■ **SUPPLIED MATERIAL**:
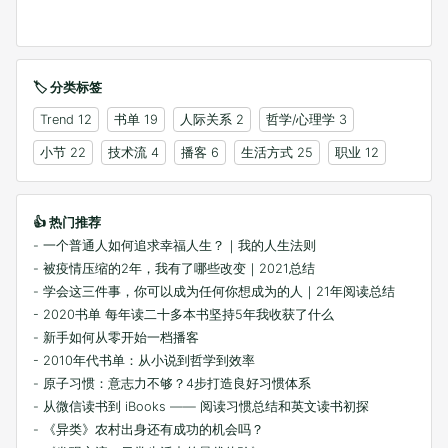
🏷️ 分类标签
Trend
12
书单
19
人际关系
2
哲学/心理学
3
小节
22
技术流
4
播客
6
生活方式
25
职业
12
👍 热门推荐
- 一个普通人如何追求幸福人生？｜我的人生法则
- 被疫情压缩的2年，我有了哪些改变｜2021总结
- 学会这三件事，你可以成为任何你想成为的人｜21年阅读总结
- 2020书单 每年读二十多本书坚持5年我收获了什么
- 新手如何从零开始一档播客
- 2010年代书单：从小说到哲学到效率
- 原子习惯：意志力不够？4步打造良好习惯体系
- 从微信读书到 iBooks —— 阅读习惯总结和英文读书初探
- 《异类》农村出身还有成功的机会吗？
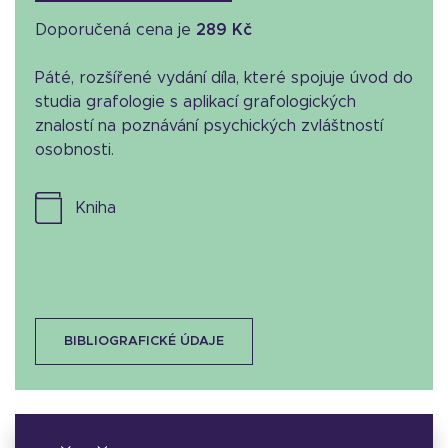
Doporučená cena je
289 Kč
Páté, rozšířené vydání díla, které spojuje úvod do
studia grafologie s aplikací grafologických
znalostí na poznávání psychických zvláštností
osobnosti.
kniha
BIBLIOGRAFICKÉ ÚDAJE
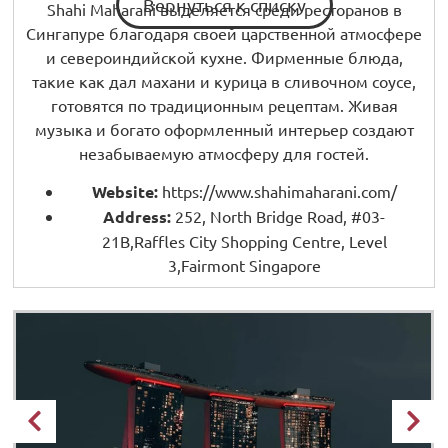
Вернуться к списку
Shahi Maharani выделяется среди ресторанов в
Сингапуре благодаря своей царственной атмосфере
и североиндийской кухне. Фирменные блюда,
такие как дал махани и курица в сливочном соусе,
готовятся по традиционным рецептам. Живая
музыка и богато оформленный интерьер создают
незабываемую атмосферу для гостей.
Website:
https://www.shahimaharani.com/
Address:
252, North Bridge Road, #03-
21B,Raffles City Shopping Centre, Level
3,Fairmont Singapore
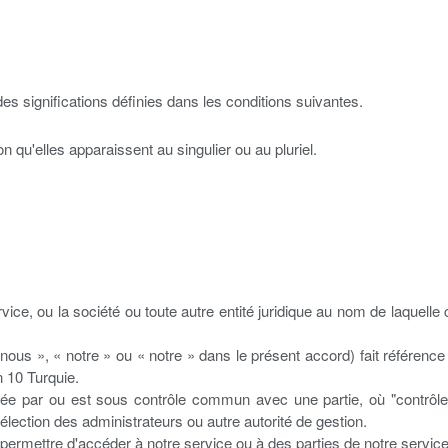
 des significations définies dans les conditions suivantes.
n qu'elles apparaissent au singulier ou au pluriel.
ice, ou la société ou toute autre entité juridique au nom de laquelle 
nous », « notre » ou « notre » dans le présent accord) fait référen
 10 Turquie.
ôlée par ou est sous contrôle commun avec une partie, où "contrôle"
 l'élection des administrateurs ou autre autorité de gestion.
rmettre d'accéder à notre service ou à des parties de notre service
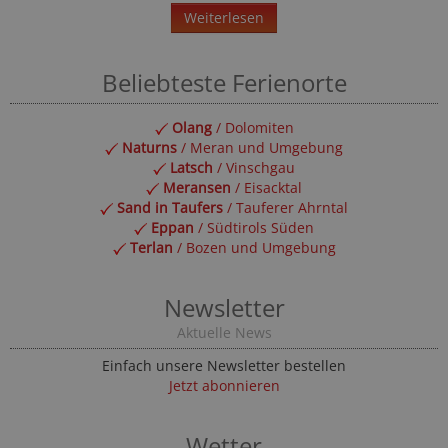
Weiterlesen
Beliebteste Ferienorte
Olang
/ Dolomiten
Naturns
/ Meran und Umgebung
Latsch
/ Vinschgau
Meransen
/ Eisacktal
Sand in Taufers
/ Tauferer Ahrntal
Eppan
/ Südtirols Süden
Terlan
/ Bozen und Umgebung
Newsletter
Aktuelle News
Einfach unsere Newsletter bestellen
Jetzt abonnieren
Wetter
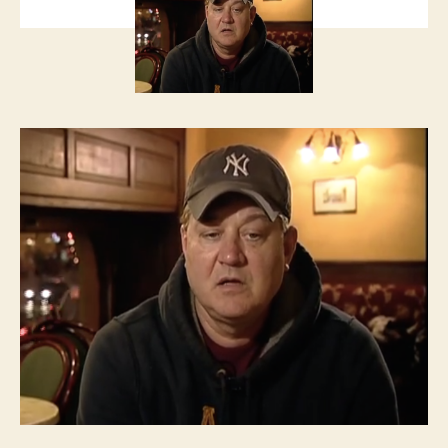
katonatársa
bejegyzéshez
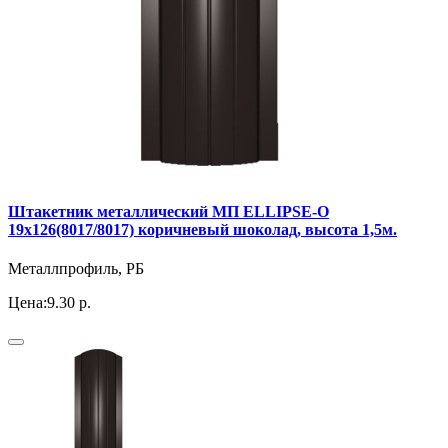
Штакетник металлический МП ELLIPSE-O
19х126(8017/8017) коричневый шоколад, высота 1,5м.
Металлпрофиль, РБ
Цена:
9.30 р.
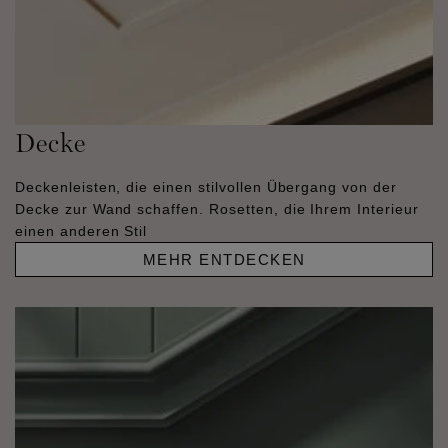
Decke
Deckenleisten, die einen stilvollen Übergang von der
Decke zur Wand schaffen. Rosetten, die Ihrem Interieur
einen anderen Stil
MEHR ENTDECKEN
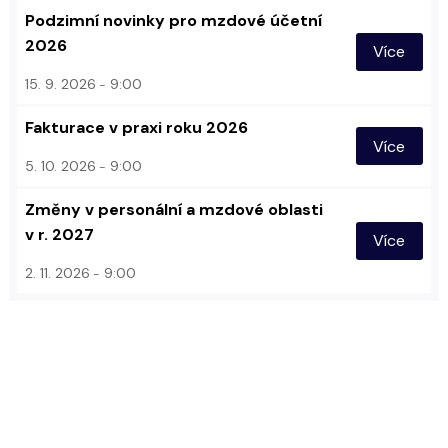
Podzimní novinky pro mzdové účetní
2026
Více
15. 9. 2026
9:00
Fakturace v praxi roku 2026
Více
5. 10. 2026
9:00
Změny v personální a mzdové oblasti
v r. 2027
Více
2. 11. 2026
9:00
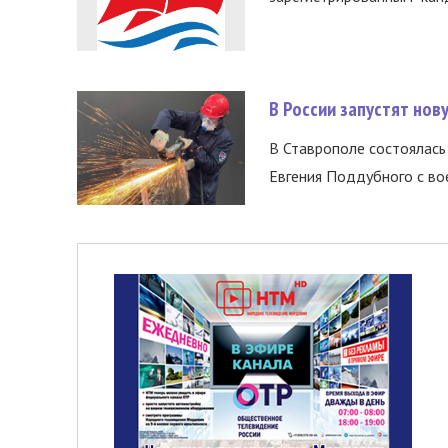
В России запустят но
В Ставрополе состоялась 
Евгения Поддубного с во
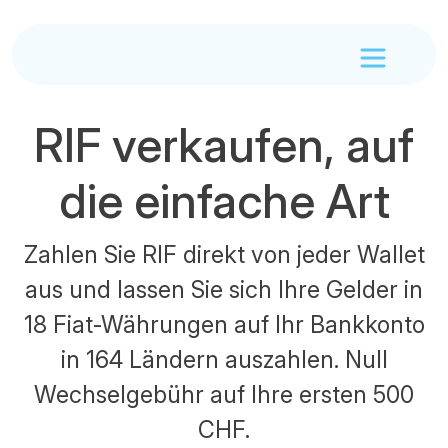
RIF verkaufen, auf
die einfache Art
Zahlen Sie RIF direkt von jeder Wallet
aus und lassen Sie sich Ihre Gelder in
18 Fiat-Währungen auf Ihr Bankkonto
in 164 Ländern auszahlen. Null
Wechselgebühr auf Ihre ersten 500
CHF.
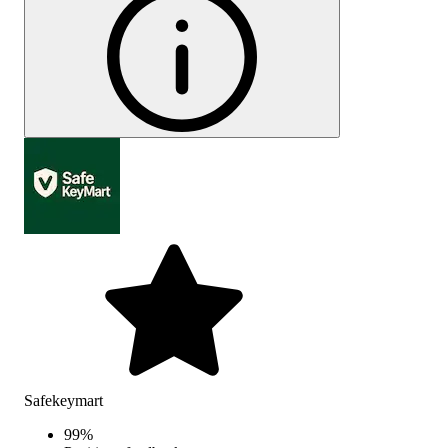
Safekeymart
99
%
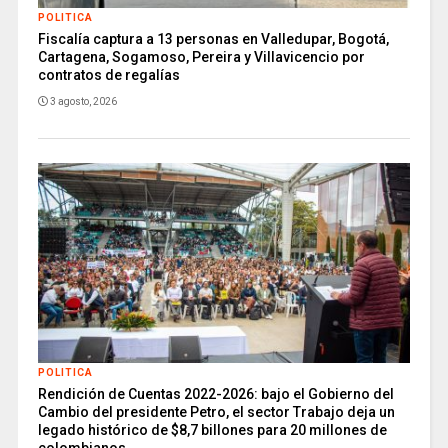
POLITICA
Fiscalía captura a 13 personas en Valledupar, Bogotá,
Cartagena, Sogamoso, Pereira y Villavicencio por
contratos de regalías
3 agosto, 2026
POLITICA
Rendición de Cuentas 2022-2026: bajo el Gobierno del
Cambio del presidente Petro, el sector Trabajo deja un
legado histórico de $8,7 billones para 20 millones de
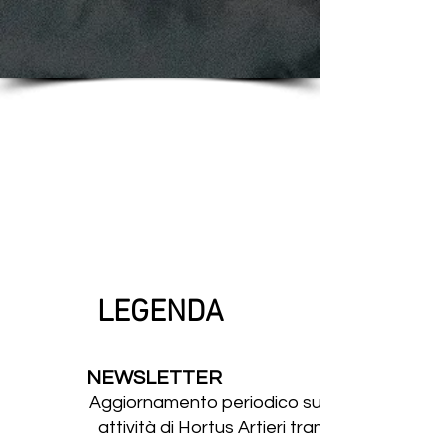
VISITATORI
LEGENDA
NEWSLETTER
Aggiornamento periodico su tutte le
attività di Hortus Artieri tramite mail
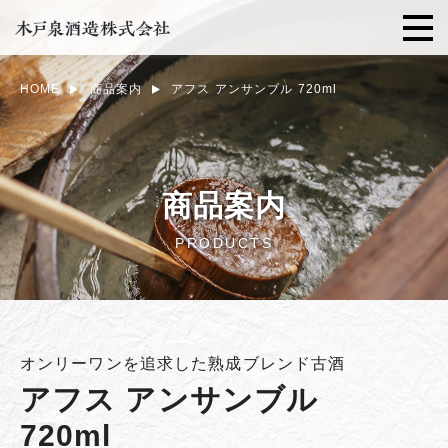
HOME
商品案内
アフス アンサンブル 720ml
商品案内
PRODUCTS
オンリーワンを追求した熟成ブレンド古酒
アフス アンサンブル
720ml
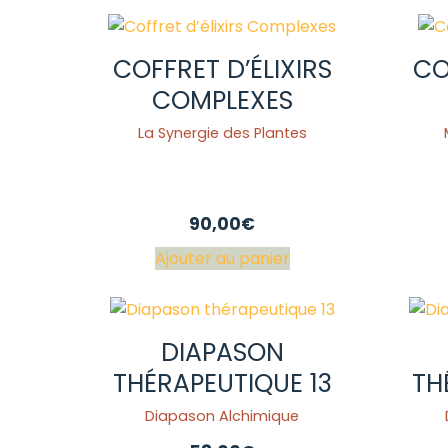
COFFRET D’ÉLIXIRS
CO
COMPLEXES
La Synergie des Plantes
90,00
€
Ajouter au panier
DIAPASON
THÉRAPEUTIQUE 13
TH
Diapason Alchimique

■ **PROBLEM STATEMENT**:
Skipping the pictures, print the lines in the listing above exactly as written, starting at the line with "contratos de regalías" and ending at the line with "Aggiornamento periodico su tutte le", both included.

■ **RESPONSE AREA**:
contratos de regalías
3 agosto, 2026
POLITICA
Rendición de Cuentas 2022-2026: bajo el Gobierno del
Cambio del presidente Petro, el sector Trabajo deja un
legado histórico de $8,7 billones para 20 millones de
VISITATORI
LEGENDA
NEWSLETTER
Aggiornamento periodico su tutte le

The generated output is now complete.